I have two sets of LiDAR for the same region that I would like to compare. Both are in NAVD88. The older LiDAR set used GEOID03 for the transformation. The newer LiDAR set used GEOID09 for the transformation.

To accurately compare these two LiDAR datasets do I need to update the old dataset to use the new geoid?

The following ngs.noaa.gov link is relevant, but it is still a little unclear to me because in the first sentence it says use GEOID03 if it is from 2003, and then, goes on to say GEOID09 will be more accurate for data use. The gist sounds like that it should be converted to the same geoid. That is in line with my original thinking that it is a systematic error that should be corrected. I was hoping there would be someone out there that had experience with geoid transformations to confirm as it seems like it might add additional uncertainty.

NOAA's quote:

GEOID03 was fit to the data available in 2003. If you are still using data from 2003, the GEOID03 will fit better. However, NGS has changed the heights in the database for many of these points. Hence, GEOID03 will no longer fit the current values to (in some cases) better than the dm-level. GEOID09 was developed using current values. Hence, GEOID09 should be used now if you want to get results consistent with those showing on the NGS datasheets (our current best estimate of actual heights).

  • 1
    Was your Geoid03 data collected prior to 2009?
    – Barbarossa
    Commented Mar 28, 2017 at 19:49

2 Answers 2


To accurately compare these two LiDAR datasets do I need to update the old dataset to use the new geoid?

Yes, the two geoid models will have different ondulation values for different same coordinates and so different orthometric height. So, you have to account for that or you will have systematic deviations.

  1. LiDAR measurements are in the ellipsoidal height system. First, you have to see if the two sets use the same ellipsoidal system. I think the answer is yes and the system should be WGS84 (the GPS system).

  2. I guess you have obtained your two sets of orthometric heights using:

    OH_2003 = h_2003 - N_geoid03
    OH_2009 = h_2009 - N_geoid09

    where h_2003 and h_2009 are ellipsoidal heights in set1 and set2 from the LiDAR measurements and are used to compute orthometric heights using geoid03 and geoid09. Because the actual geoidal surface does not change over time (as low as few mm a year even in an area of huge glacier losses like Alaska), the differences in geoidal height between geoid03 and geoid09 are mainly due to model differences.

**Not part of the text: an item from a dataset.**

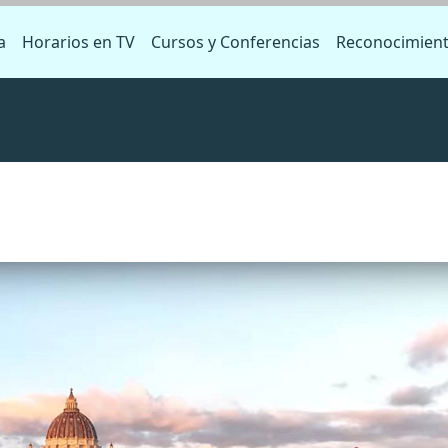
a
Horarios en TV
Cursos y Conferencias
Reconocimien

  3. So if you want to see the temporal elevation changes in the same area, you should use ellipsoidal height changes (delta_h, the reference ellipsoid is the same), that it, compute:

    delta_h = h_2009 - h_2003

    But you just have OH_2003 and OH_2009, so you need to compute like this:

    delta_h = (OH_2009 + N_geoid09) - (OH_2003 + N_geoid03)
    = (OH_2009 - OH_2003) + (N_geoid09 - N_geoid03)

    You have to find the original values from the models geoid03 and geoid09 to compute (N_geoid09 - N_geoid03).

The above analysis is applicable to any case of height change studies using different geoid models.